According to the NGO Temblores, the public police forces have been accused of at least 35 cases of sexual violence. In reality however, there are likely to be many others that probably have not been reported – and this number does not include any accusations of abuse perpetrated by protesters.
In order to understand more about the dangers women face when protesting, I spoke with Juanita Villamizar, a law student from Bogotá who has worked as a human rights defender since 2019, supporting women who have been abused and ensuring their access to mental and physical care.
Juanita told me that the cases she receives most often involve police officers. Unfortunately, these are also often the hardest to support. “When reporting police aggression there are many obstacles during the process, since any report against an individual is seen as an attack on the whole institution,” she explains. “Since the reporting process is so difficult, we don’t have accurate figures on how many cases actually exist.”
These obstacles are not only created by the state but also exacerbated by the media. “The traditional media have a huge amount of cultural and economical power,” Juanita informs me, “and they often use this to de-legitimise protestors or anyone with opposing views.” Most coverage of any sexual violence is therefore run by small independent media outlets or from international organisations.
Female protestors don’t just have police to worry about however, they also often face violence at the hands of their male counterparts.

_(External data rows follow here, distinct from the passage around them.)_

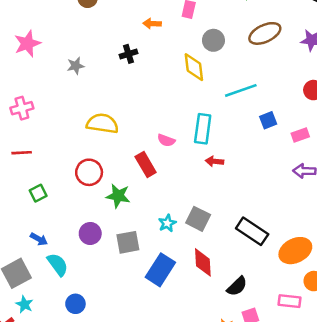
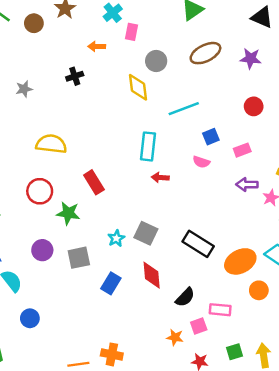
pink semicircle: (166, 140) -> (201, 162), moved
blue rectangle: (160, 270) -> (111, 283), size x0.7
pink rectangle: (290, 301) -> (220, 310), moved

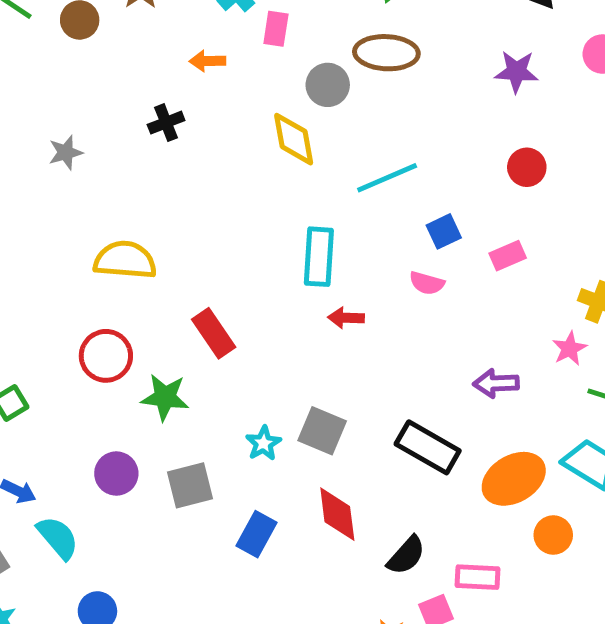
brown ellipse: (205, 53) -> (386, 53), moved, turned 32
purple arrow: (247, 185) -> (496, 383), moved

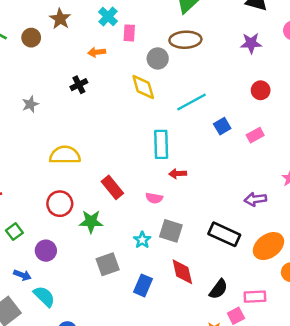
pink semicircle: (427, 283) -> (154, 198), moved
purple circle: (116, 474) -> (46, 251), moved

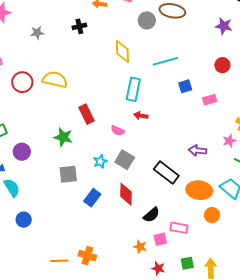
yellow diamond: (143, 87) -> (122, 51), moved
red circle: (60, 204) -> (22, 82), moved
orange ellipse: (268, 246) -> (199, 190), turned 30

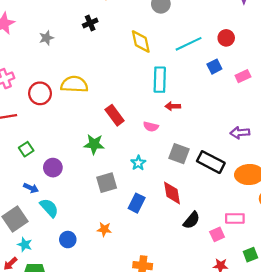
red circle: (222, 65) -> (226, 38), moved
gray square: (125, 160) -> (179, 154), moved
black semicircle: (151, 215) -> (192, 220), moved
orange star: (140, 247) -> (104, 229), moved

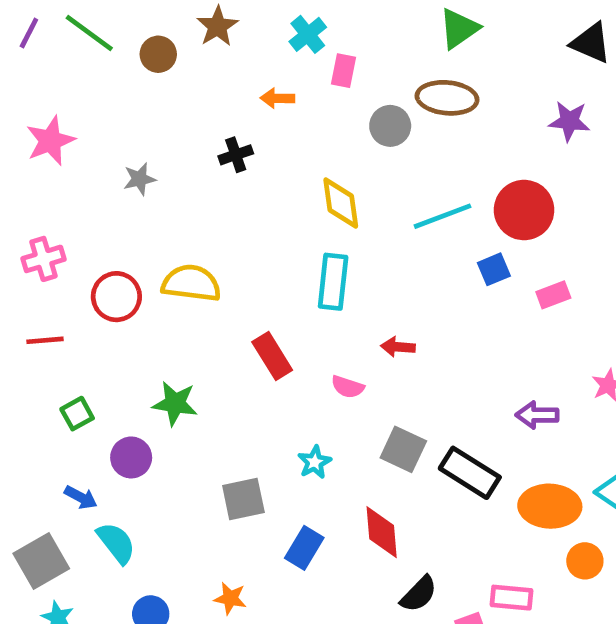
red circle: (226, 38) -> (524, 210), size x1.6
cyan rectangle: (160, 80) -> (333, 282), moved
green star: (94, 144) -> (175, 403), moved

The recent case of a woman who claimed she had been beaten and forced by members of the Primera Línea (the frontlines) to enter into a lagoon in Bogotá without her clothes while being screamed at is a prime example of this. In the same declaration she stated that on July 5th she was also harassed while protesting in Portal la Resistencia.
When I asked Juanita about this case and how it was received by protesters, she told me that “Male protesters often only seem to care when cases of violence against women are at police’s hands. When it’s a case like the one in Portal la Resistencia, victims are often gaslighted and silenced by other protestors who believe feminists are trying to delegitimise the spaces that are created for protest”
It is important to note how similar these responses from protestors are to the traditional media and institutions who they claim to be against. “In the end,” Juanita says, “these protestors are reinforcing the patriarchal pact of silencing victims of sexual violence – and are in fact justifying the use of this violence”.
So state institutions only report sexual violence towards protestors when it’s at the hands of other protestors, and other protestors only seem to care when this violence is perpetrated by the police. This ends up in an endless loop, where instead of investigating those responsible, these stories are used to fuel the fire on either side.
So, what comes next? The amount of cases of gender-based violence has already forced some organisations to take steps to make reporting more accessible and to try and achieve justice for victims. Juanita explains, “In Bogotá, there is protocol coming into place which will allow the monitoring and systematisation of gender-based violence during protests. We’re hoping that this will eventually be applied at a national level which would symbolise a huge step in order to prevent future gender based violence in these spaces.”
Gender aside, protesting is a dangerous act. However, when protesting as a woman or minority, this danger multiplies exponentially. The reality, as Juanita explains, is that “in all spaces, from politics to the academy to protesting on the streets, women’s bodies are used as spoils of war. For justice to truly be achieved, everyone must work to dismantle the patriarchy from protest spaces. The revolution must feminist or not at all”.